Global energy markets exposed by systemic failure to account for geopolitical fragility in fossil fuel supply chains
Original framing: “World’s top energy traders wrongfooted in early days of Iran war” — Financial Times
The original framing omits the historical context of Western interventions in Iran (e.g., 1953 coup, sanctions since 1979) that have destabilized the region and created energy market volatility. It ignores indigenous and Global South perspectives on energy sovereignty, such as Iran’s long-standing efforts to diversify its economy beyond oil or the role of OPEC+ in managing supply shocks. Marginalized voices—including small-scale traders in the Global South, renewable energy innovators, and communities affected by oil extraction—are erased, as are the structural causes of energy dependence, like the IMF’s structural adjustment policies that forced oil-exporting nations to rely on fossil fuel revenues.

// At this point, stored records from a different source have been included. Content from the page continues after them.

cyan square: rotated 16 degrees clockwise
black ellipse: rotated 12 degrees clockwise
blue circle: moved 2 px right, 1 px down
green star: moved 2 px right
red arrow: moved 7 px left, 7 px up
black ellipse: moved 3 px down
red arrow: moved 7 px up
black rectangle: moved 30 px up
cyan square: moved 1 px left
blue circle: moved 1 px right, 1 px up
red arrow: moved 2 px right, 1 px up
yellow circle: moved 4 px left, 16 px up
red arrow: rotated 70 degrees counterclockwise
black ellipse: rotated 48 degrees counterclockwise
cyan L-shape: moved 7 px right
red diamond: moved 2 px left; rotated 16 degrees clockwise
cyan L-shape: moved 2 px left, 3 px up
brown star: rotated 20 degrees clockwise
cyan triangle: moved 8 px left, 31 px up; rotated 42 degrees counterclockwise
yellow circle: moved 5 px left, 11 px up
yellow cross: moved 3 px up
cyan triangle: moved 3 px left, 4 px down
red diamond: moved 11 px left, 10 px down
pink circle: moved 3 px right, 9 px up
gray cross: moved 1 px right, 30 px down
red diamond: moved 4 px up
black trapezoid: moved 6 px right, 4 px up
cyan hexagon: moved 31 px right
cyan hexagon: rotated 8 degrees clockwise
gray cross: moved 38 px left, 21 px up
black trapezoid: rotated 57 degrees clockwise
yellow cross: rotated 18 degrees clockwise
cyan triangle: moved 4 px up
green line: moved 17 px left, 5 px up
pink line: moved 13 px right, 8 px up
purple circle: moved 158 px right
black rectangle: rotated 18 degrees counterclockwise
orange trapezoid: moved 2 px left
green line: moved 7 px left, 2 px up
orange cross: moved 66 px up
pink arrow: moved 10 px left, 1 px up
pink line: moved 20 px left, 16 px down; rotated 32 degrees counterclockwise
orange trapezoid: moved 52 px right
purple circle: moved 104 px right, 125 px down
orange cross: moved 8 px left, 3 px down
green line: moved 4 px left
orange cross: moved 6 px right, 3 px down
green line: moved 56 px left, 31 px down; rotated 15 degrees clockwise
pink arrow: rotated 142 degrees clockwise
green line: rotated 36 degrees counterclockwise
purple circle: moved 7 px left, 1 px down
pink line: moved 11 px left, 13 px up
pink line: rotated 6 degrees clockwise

Medium structural omission detected in mainstream coverage.
The narrative is produced by financial elites (oil traders, Western financial institutions, and corporate media like the Financial Times) for an audience of investors and policymakers who benefit from the status quo of fossil fuel dependence. The framing serves to naturalize volatility as an inevitable feature of markets, obscuring the power of these actors to shape energy policy and trade rules that perpetuate instability. It also deflects attention from the role of sanctions (e.g., U.S. secondary sanctions) in exacerbating supply chain disruptions, which disproportionately harm Global South economies.
The Iran war energy shock is the latest in a century-long pattern of geopolitical interventions and oil crises, from the 1973 oil embargo to the 1991 Gulf War, each time reshaping global energy markets. Western sanctions on Iran since 1979 have repeatedly disrupted supply chains, yet these historical precedents are ignored in favor of framing the current crisis as unprecedented. The 1953 coup against Mossadegh, which nationalized Iran’s oil, set a precedent for U.S. intervention to protect corporate interests, a pattern that continues today with secondary sanctions.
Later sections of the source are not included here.